Staunton, October 19 – The experience of the European countries may provide a useful model for Russia to overcome its imperial complexes, Vladislav Inozemtsev says. As they yielded their colonies, they formed a new “empire” in the form of what is today known as the European Union.
“The formation of the institutions of a united Europe not accidently corresponded in time with the most active phase of decolonization,” the Russian commentator says. “Having lost their empires, the Europeans had an additional reason for coming together and forming a substitute for a powerful super-state” (afterempire.info/2017/10/18/north-empire/).
The Europeans recognized that without their former empires and without some new structure, they would face the threat of being “driven to the political periphery” of the world by other powers such as the US, Russia and China. To that end, Inozemtsev says, they developed a “seduction-based Empire” designed to attract others not as subjects of themselves but as partners.
“At the beginning of the 21st century, the two most important continental countries – Germany and France – became the owners of ‘a controlling interest’ in an all-European ‘empire,’ having buried in this way their own imperial ambitions. Something similar,” the commentator says, “could be the only ‘good outcome’ for the Russian empire as well.”
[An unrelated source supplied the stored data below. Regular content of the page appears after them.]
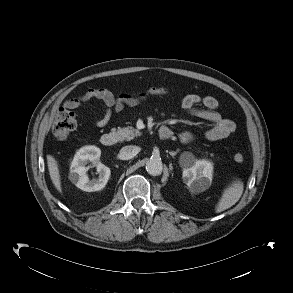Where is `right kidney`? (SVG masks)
<instances>
[{
	"label": "right kidney",
	"mask_w": 293,
	"mask_h": 293,
	"mask_svg": "<svg viewBox=\"0 0 293 293\" xmlns=\"http://www.w3.org/2000/svg\"><path fill=\"white\" fill-rule=\"evenodd\" d=\"M101 150L96 146H86L77 151L71 163L69 179L79 189L94 192L103 189L111 175L110 168L99 161ZM92 162L99 173L97 179L89 180L87 163Z\"/></svg>",
	"instance_id": "obj_1"
}]
</instances>
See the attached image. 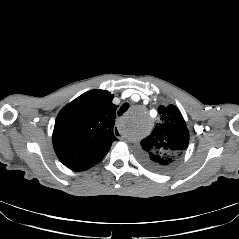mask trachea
Segmentation results:
<instances>
[{
  "instance_id": "trachea-1",
  "label": "trachea",
  "mask_w": 239,
  "mask_h": 239,
  "mask_svg": "<svg viewBox=\"0 0 239 239\" xmlns=\"http://www.w3.org/2000/svg\"><path fill=\"white\" fill-rule=\"evenodd\" d=\"M128 108H129L128 103L123 104L118 110V116H121Z\"/></svg>"
}]
</instances>
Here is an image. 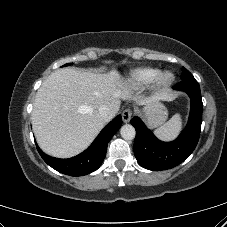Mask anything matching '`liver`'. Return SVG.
Returning <instances> with one entry per match:
<instances>
[{
  "mask_svg": "<svg viewBox=\"0 0 227 227\" xmlns=\"http://www.w3.org/2000/svg\"><path fill=\"white\" fill-rule=\"evenodd\" d=\"M148 105L153 99L132 97L117 70L106 74L62 68L39 88L32 111V127L41 149L69 158L85 150L109 121L99 114L107 105L118 112L122 100Z\"/></svg>",
  "mask_w": 227,
  "mask_h": 227,
  "instance_id": "1",
  "label": "liver"
}]
</instances>
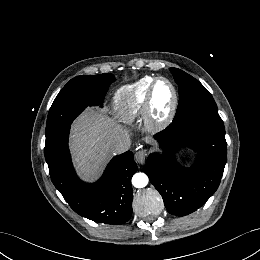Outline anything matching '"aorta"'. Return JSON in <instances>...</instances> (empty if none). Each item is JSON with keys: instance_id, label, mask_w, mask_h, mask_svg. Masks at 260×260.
Segmentation results:
<instances>
[{"instance_id": "aorta-1", "label": "aorta", "mask_w": 260, "mask_h": 260, "mask_svg": "<svg viewBox=\"0 0 260 260\" xmlns=\"http://www.w3.org/2000/svg\"><path fill=\"white\" fill-rule=\"evenodd\" d=\"M148 184V177L145 173H136L132 177V185L136 188H143Z\"/></svg>"}]
</instances>
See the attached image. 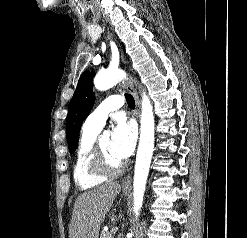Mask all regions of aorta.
<instances>
[{"mask_svg":"<svg viewBox=\"0 0 247 238\" xmlns=\"http://www.w3.org/2000/svg\"><path fill=\"white\" fill-rule=\"evenodd\" d=\"M124 77L125 73L121 70H106L96 75L94 85L99 91H105L115 86ZM141 105L140 139L133 181L134 212L136 216H138L143 204L145 186L153 154L155 132L153 107L144 92ZM105 135H108V133L106 132Z\"/></svg>","mask_w":247,"mask_h":238,"instance_id":"1","label":"aorta"}]
</instances>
Inozemtsev continues: “For this Russia itself and its ‘partners’ (as correctly President Putin puts in quotation marks) must consider several historical and factual circumstances.” Among the most important of these is that Russia, like the US, is both part and an extensive of Europe.
Those two “’borderlands’ of Europe,” he argues, “could not fail to clash as soon as they felt in themselves military and economic superiority over the metropolis.” Russians argue whether they are East or West, but in reality, they are first of all part of the North – “for a long time, like other European empires was an instrument of the North’s dominance over the South.”
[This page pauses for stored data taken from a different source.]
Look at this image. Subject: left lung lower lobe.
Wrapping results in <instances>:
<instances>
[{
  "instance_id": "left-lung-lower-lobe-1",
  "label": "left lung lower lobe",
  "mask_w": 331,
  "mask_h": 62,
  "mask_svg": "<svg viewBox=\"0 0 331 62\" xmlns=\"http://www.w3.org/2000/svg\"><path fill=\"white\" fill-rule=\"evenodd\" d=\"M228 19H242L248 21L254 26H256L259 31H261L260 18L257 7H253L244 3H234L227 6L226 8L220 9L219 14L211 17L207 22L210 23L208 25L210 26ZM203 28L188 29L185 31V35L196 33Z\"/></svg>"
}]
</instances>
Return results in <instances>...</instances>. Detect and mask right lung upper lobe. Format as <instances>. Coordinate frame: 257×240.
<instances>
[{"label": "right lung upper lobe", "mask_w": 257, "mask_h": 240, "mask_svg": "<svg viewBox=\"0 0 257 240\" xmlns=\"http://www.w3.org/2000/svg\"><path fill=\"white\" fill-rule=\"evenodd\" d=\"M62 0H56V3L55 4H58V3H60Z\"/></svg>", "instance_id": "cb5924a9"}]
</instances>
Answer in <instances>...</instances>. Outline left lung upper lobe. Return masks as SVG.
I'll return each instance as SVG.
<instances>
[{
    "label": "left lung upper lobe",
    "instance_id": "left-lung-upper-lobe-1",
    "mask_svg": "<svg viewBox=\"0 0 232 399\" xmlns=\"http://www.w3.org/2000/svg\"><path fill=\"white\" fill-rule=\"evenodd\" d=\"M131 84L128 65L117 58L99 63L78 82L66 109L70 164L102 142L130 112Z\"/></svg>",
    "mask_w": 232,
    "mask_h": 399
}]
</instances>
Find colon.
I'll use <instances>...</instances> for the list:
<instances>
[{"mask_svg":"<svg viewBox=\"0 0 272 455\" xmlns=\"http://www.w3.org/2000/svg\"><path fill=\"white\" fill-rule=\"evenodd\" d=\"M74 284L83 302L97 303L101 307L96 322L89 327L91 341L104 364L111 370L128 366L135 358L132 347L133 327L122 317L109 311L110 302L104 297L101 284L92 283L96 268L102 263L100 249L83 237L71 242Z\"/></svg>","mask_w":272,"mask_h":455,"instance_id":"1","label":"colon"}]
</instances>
That could become the source of “a new ‘imperial strategy’” for Russia, Europe and the US in the coming century, Inozemtsev says. Such a combination could unite the North and ensure its continuing domination over the South and the ability to counter challenges emanating from that region.
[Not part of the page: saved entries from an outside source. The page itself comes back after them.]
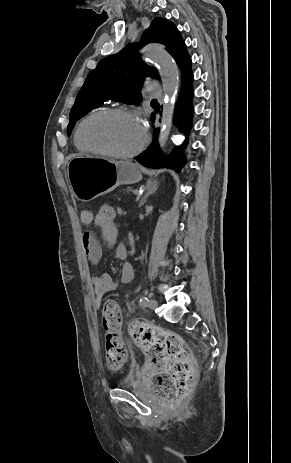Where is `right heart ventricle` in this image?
<instances>
[{"label":"right heart ventricle","instance_id":"right-heart-ventricle-1","mask_svg":"<svg viewBox=\"0 0 291 463\" xmlns=\"http://www.w3.org/2000/svg\"><path fill=\"white\" fill-rule=\"evenodd\" d=\"M75 144H76V147L78 148V150L85 151V149H83L82 146L77 142L76 134H75Z\"/></svg>","mask_w":291,"mask_h":463}]
</instances>
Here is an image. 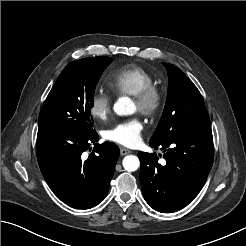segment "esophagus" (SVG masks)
Listing matches in <instances>:
<instances>
[{
	"instance_id": "obj_1",
	"label": "esophagus",
	"mask_w": 246,
	"mask_h": 246,
	"mask_svg": "<svg viewBox=\"0 0 246 246\" xmlns=\"http://www.w3.org/2000/svg\"><path fill=\"white\" fill-rule=\"evenodd\" d=\"M129 153H131V151L129 149H126V148H123V147L120 148V154L122 156L127 155Z\"/></svg>"
}]
</instances>
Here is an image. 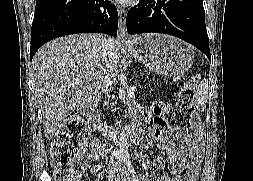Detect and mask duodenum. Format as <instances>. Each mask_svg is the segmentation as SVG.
I'll list each match as a JSON object with an SVG mask.
<instances>
[{
	"label": "duodenum",
	"mask_w": 253,
	"mask_h": 181,
	"mask_svg": "<svg viewBox=\"0 0 253 181\" xmlns=\"http://www.w3.org/2000/svg\"><path fill=\"white\" fill-rule=\"evenodd\" d=\"M96 101V97L92 96L90 98H88L86 101H84L78 108L79 113L85 117L86 119H88L93 128L97 131H102V133H106L107 135H111V136H118L120 134V129H114V130H102L97 122V119L94 116L93 113V105ZM126 133H129L132 136H136L135 131L130 130V129H125Z\"/></svg>",
	"instance_id": "410a0bca"
}]
</instances>
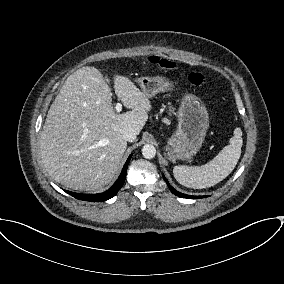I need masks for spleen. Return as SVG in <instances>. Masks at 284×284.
<instances>
[{"mask_svg": "<svg viewBox=\"0 0 284 284\" xmlns=\"http://www.w3.org/2000/svg\"><path fill=\"white\" fill-rule=\"evenodd\" d=\"M229 145L225 146L211 161L202 166H175L173 175L181 185L202 189L214 186L225 179L235 168L243 144L242 130L236 128Z\"/></svg>", "mask_w": 284, "mask_h": 284, "instance_id": "1", "label": "spleen"}]
</instances>
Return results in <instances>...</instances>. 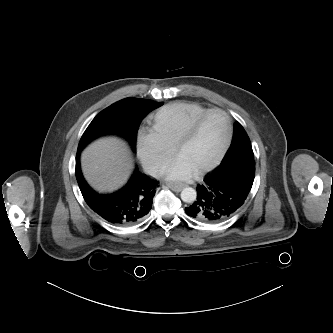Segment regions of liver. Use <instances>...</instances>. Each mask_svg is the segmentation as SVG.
Instances as JSON below:
<instances>
[{
  "label": "liver",
  "mask_w": 333,
  "mask_h": 333,
  "mask_svg": "<svg viewBox=\"0 0 333 333\" xmlns=\"http://www.w3.org/2000/svg\"><path fill=\"white\" fill-rule=\"evenodd\" d=\"M87 182L99 192H111L128 178L132 163L127 146L116 138L100 139L81 155Z\"/></svg>",
  "instance_id": "liver-1"
}]
</instances>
“Russia and the US/Canada could become countries which would dominate the Pacific from the North. Europe would retain its military political defense as provided by the US and could at the same time gain access to Russia’s resources.
“In other words,” he continues, “if Rusisa can’t escape from dreams about its imperial nature and from the sufferings over the loss of empire, the single way out of the existing situation as the experiences of the former European empires show is integration in or the creation from nothing of a still larger empire.”
Russia’s participation in such a new “imperial” project would “make it more prepared to meet the challenges which can come from the South,” challenges that Russia is confronted by more directly than the other two parts of such a project. But “the synergy” of such a system could be useful for the other two participants.
Not only would they gain mutual support but they would find that Russia would be able to change in ways that they have indicated they want it to. If Russia can’t stop being attached to an imperial vision of itself, it might be led to redefine this in order that it not decay into an entity on the periphery of the other powers.